Education Finance and Policy
The purpose of this Heinz course is to introduce professional master's students to the special problems of financing regional governments in a decentralized federal system with a special focus on public education. The course i] reviews theories of federalism from economic and constitutional perspectives, ii] reviews the evolution of the United States from a confederation to a federation, iii] examines financial and political problems associated with jointure, iv] reviews alternative rationales for public financing and provision of education (k-16), v] analyzes distressed school systems and municipal governments, vi] reviews the international evidence on estimated economic returns and distributional effects of k-16 public education and the use of cost-effectiveness and educational production functions, vii] school budgeting issues, viii] the school property tax, ix] intergovernmental relations and the design of school aid formulas, and x] the measurement and implications of student achievement. These issues are examined from positive and normative perspectives, and through the lens of economics and political economy.
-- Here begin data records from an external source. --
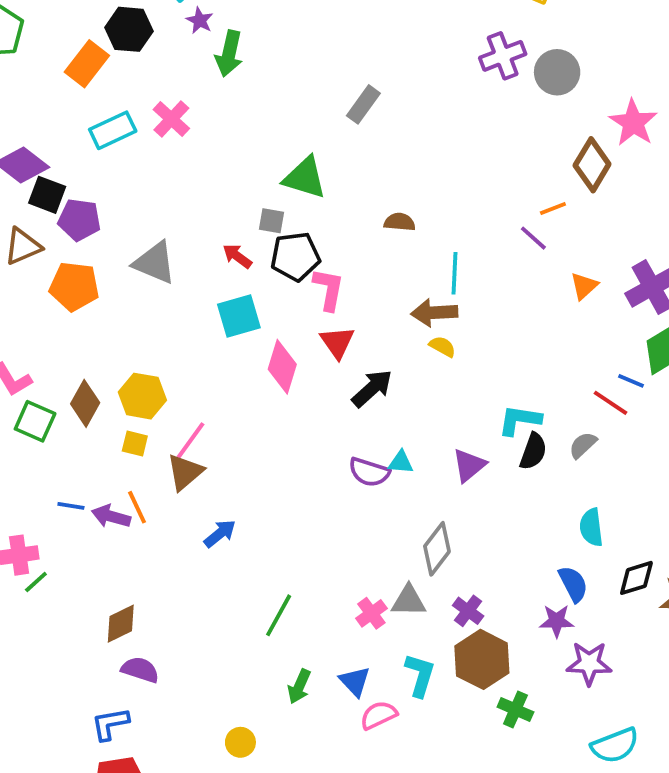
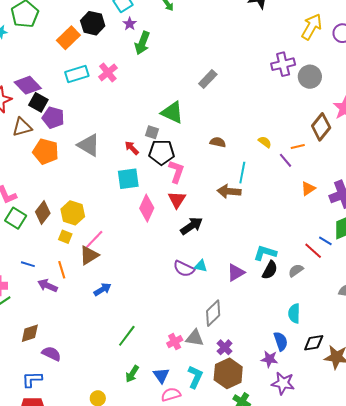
yellow semicircle: (442, 346) -> (265, 142), moved
purple arrow: (111, 516) -> (48, 286), moved
brown diamond: (121, 624) -> (30, 333), moved

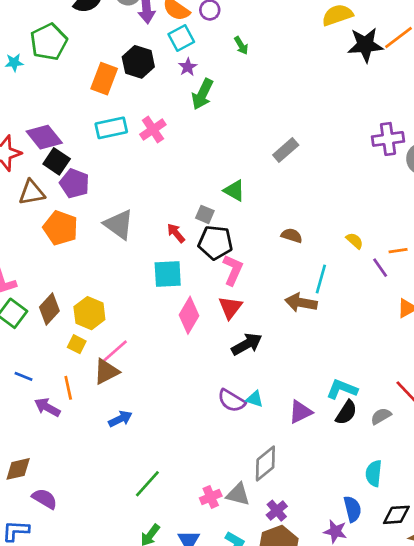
orange rectangle: (68, 38) -> (104, 79), turned -30
green triangle: (172, 112) -> (234, 191), size x0.7

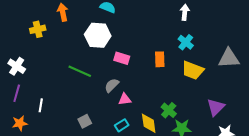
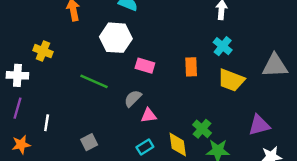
yellow cross: (38, 29) -> (43, 51), moved, turned 35
white cross: (17, 66) -> (17, 75), turned -30
purple triangle: (216, 107) -> (259, 125), turned 30
gray square: (85, 121) -> (89, 142), moved

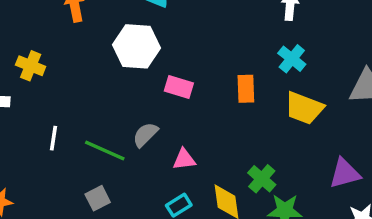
green line: (94, 81) -> (105, 150), moved
gray semicircle: (133, 98) -> (145, 135), moved
white line: (47, 123) -> (54, 138), moved

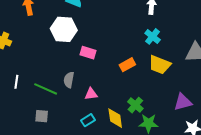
orange rectangle: (246, 89) -> (127, 65), moved, turned 63
gray semicircle: (145, 135) -> (69, 80), turned -35
gray square: (98, 198) -> (42, 116), turned 32

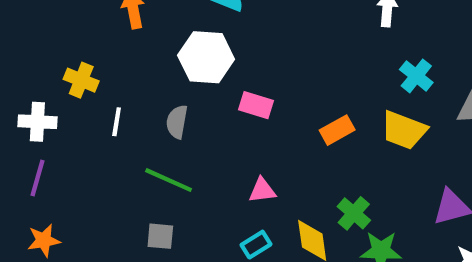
cyan cross: (153, 36) -> (416, 76), moved
gray semicircle: (69, 80) -> (177, 122), moved
white line: (16, 82) -> (117, 122), moved

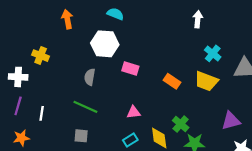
white line: (117, 122) -> (42, 113), moved
orange rectangle: (337, 130) -> (172, 81), turned 63

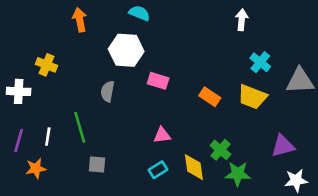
purple line: (18, 106) -> (19, 141), moved
green line: (85, 107) -> (80, 127), moved, turned 50
orange star: (21, 138) -> (36, 168), moved

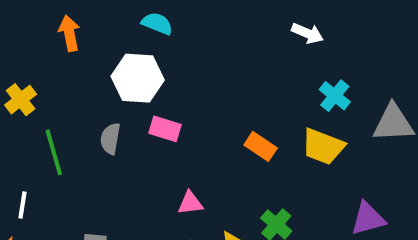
white arrow: (242, 20) -> (307, 33), turned 108
yellow cross: (46, 65) -> (21, 100), turned 30
pink rectangle: (158, 81) -> (165, 129), moved
green line: (80, 127) -> (54, 152), moved

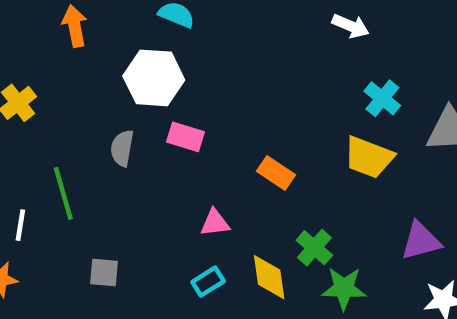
orange rectangle: (261, 146) -> (276, 173), moved
green line: (54, 152) -> (63, 193), moved

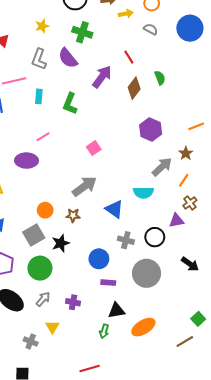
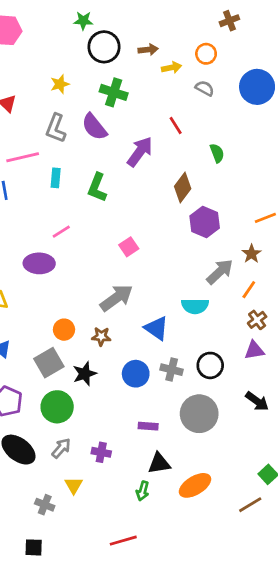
brown diamond: (134, 88) -> (183, 188), moved
purple triangle: (176, 221) -> (254, 350), moved
blue circle: (99, 259) -> (136, 374), moved

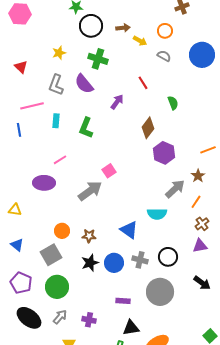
yellow arrow: (172, 68) -> (140, 41), turned 40
purple arrow: (140, 152) -> (117, 102), size x0.7
gray arrow: (116, 298) -> (90, 191), moved
black star: (85, 374) -> (90, 263), moved

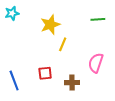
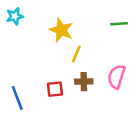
yellow star: (50, 25) -> (61, 30), turned -30
brown cross: (72, 83) -> (84, 82), moved

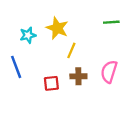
cyan star: (15, 16) -> (28, 35), moved
blue line: (17, 98) -> (16, 67), moved

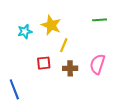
blue line: (16, 67) -> (14, 89), moved
red square: (51, 83) -> (44, 63), moved

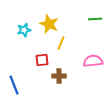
pink semicircle: (97, 64) -> (93, 61), turned 66
brown cross: (70, 68) -> (59, 76), moved

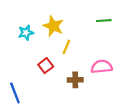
red square: (42, 60) -> (46, 66), turned -32
brown cross: (59, 76) -> (75, 80), moved

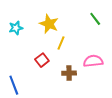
green line: (104, 21) -> (95, 19), turned 56
cyan star: (26, 33) -> (16, 28), moved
Students taking the course are expected to be conversant in basic statistics and its application on a micro-computer, know something about financial accounting or at least have an interest in it, have had an introductory course in micro-economics, and able to apply statistics and economics to real world problem sets that involve the manipulation of data and administrative records. Students who have had Public Finance will find taking the course more natural because the issues of the proper role of government in a market or mixed economy, the effects of different kinds of taxation on the distribution of income and wealth, and on economic efficiency will be more familiar. Students who have not had Public Finance will likely find it necessary to fill in gaps in their background as the course proceeds, and may have to do supplemental reading. Most required reading will be stored on Blackboard under Notes and Reading Materials, and questions to be discussed in class that pertain to the required reading will also be stored on Blackboard in the same folder.
The course is organized into a series of topical sessions, and will be conducted on a lecture-discussion basis. Students are expected to have read the required reading before class. Students are also expected to own and know how to operate an electronic calculator (other than those contained in a cell phone (Thanks to Christine Alagara for pointing this out in class several years ago.)) that is capable of doing x^(a/b). Please be sure you bring such a calculator with you to class each session, bring your Strauss Bucks (See http://www.andrew.cmu.edu/user/rs9f/pf04.html.) to each session as well, and your answers to course session questions. Generally, students will find that reading the required readings and answering the questions to be discussed at hand will enhance their understanding of the materials to be read. Also, because the midterm and final exams will be based on the questions to be discussed, keeping track of the reading and questions to be discussed will materially aid in the preparation for the two exams.
Students are expected to purchase themselves from an online or non-campus bookstore, a paperback version of The Federalist Papers. For example, a Signet Press version of this classic is available from Amazon.com for $7.95 plus shipping. Whether or not other required readings from various sources will entail other book purchases has not yet been determined.